ACTIVITY =>
Look through the listing below for the string "aderência". Say how many lines hold it, and nothing else.

DATA TO EXAMINE =>

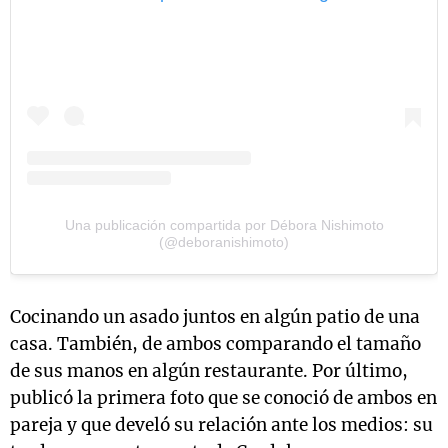
Una publicación compartida por Débora Nishimoto
(@deboranishimoto)
Cocinando un asado juntos en algún patio de una
casa. También, de ambos comparando el tamaño
de sus manos en algún restaurante. Por último,
publicó la primera foto que se conoció de ambos en
pareja y que develó su relación ante los medios: su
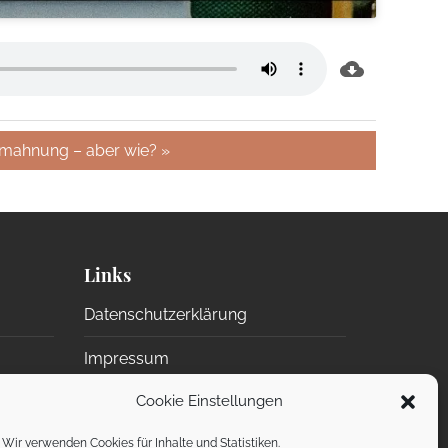
mahnung – aber wie? »
Links
Datenschutzerklärung
Impressum
Cookie Einstellungen
n)
ChurchTools (intern)
Wir verwenden Cookies für Inhalte und Statistiken.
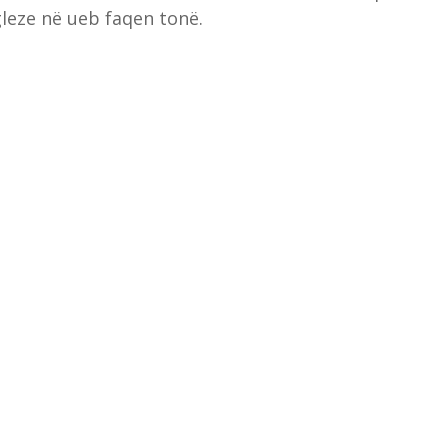
leze në ueb faqen tonë.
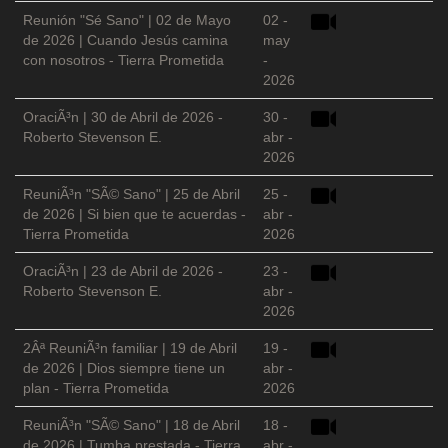
Reunión "Sé Sano" | 02 de Mayo
02 -
de 2026 | Cuando Jesús camina
may
con nosotros - Tierra Prometida
-
2026
OraciÃ³n | 30 de Abril de 2026 -
30 -
Roberto Stevenson E.
abr -
2026
ReuniÃ³n "SÃ© Sano" | 25 de Abril
25 -
de 2026 | Si bien que te acuerdas -
abr -
Tierra Prometida
2026
OraciÃ³n | 23 de Abril de 2026 -
23 -
Roberto Stevenson E.
abr -
2026
2Âª ReuniÃ³n familiar | 19 de Abril
19 -
de 2026 | Dios siempre tiene un
abr -
plan - Tierra Prometida
2026
ReuniÃ³n "SÃ© Sano" | 18 de Abril
18 -
de 2026 | Tumba prestada - Tierra
abr -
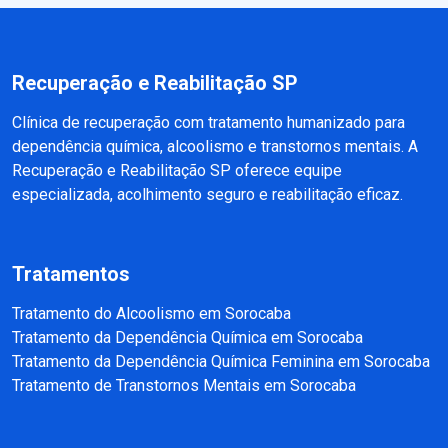
Recuperação e Reabilitação SP
Clínica de recuperação com tratamento humanizado para
dependência química, alcoolismo e transtornos mentais. A
Recuperação e Reabilitação SP oferece equipe
especializada, acolhimento seguro e reabilitação eficaz.
Tratamentos
Tratamento do Alcoolismo em Sorocaba
Tratamento da Dependência Química em Sorocaba
Tratamento da Dependência Química Feminina em Sorocaba
Tratamento de Transtornos Mentais em Sorocaba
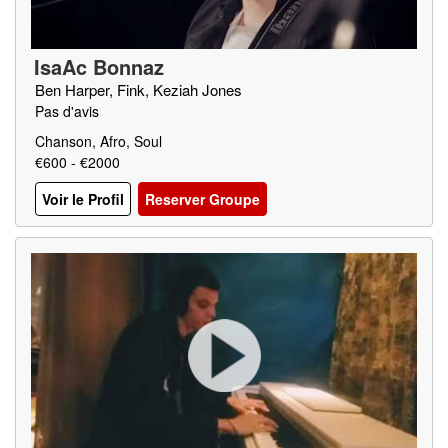
IsaAc Bonnaz
Ben Harper, Fink, Keziah Jones
Pas d'avis
Chanson, Afro, Soul
€600 - €2000
Voir le Profil
Reserver Groupe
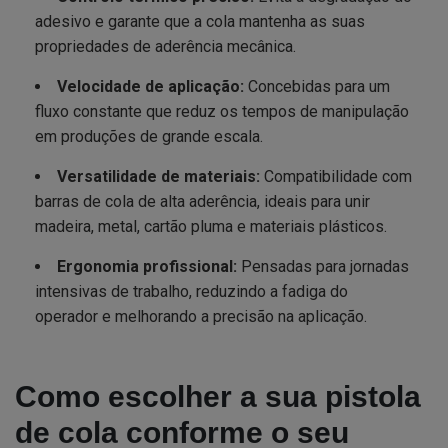
adesivo e garante que a cola mantenha as suas
propriedades de aderência mecânica.
Velocidade de aplicação:
Concebidas para um
fluxo constante que reduz os tempos de manipulação
em produções de grande escala.
Versatilidade de materiais:
Compatibilidade com
barras de cola de alta aderência, ideais para unir
madeira, metal, cartão pluma e materiais plásticos.
Ergonomia profissional:
Pensadas para jornadas
intensivas de trabalho, reduzindo a fadiga do
operador e melhorando a precisão na aplicação.
Como escolher a sua pistola
de cola conforme o seu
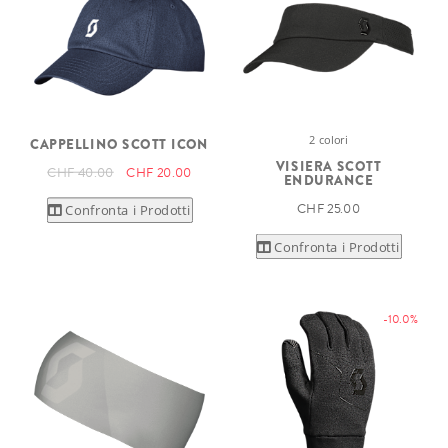
2 colori
CAPPELLINO SCOTT ICON
VISIERA SCOTT
CHF 40.00
CHF 20.00
ENDURANCE
CHF 25.00
Confronta i Prodotti
Confronta i Prodotti
-10.0%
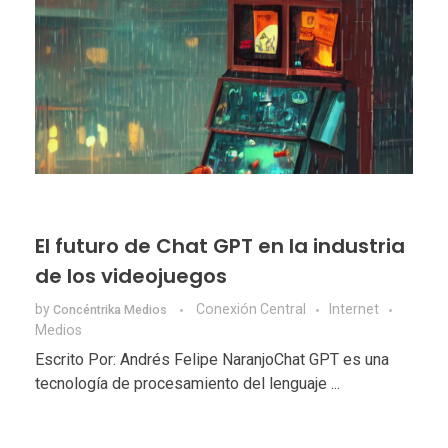
El futuro de Chat GPT en la industria
de los videojuegos
by
Conexión Central
Internet
Concéntrika Medios
Medios
Escrito Por: Andrés Felipe NaranjoChat GPT es una
tecnología de procesamiento del lenguaje ...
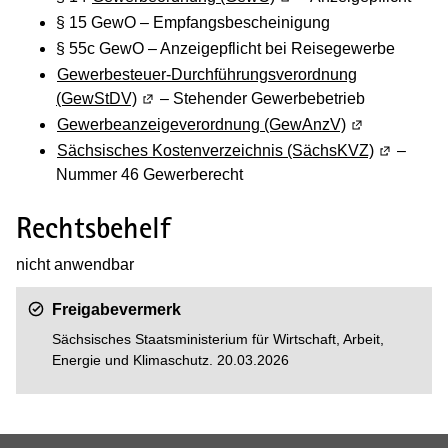
§ 15 GewO – Empfangsbescheinigung
§ 55c GewO – Anzeigepflicht bei Reisegewerbe
Gewerbesteuer-Durchführungsverordnung
(GewStDV)
(Wird in einem neuen Fenster geöffnet)
– Stehender Gewerbebetrieb
Gewerbeanzeigeverordnung (GewAnzV)
(Wird in eine
Sächsisches Kostenverzeichnis (SächsKVZ)
(Wird in e
–
Nummer 46 Gewerberecht
Rechtsbehelf
nicht anwendbar
Freigabevermerk
Sächsisches Staatsministerium für Wirtschaft, Arbeit,
Energie und Klimaschutz
. 20.03.2026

RESULT OF THIS EXERCISE =>
2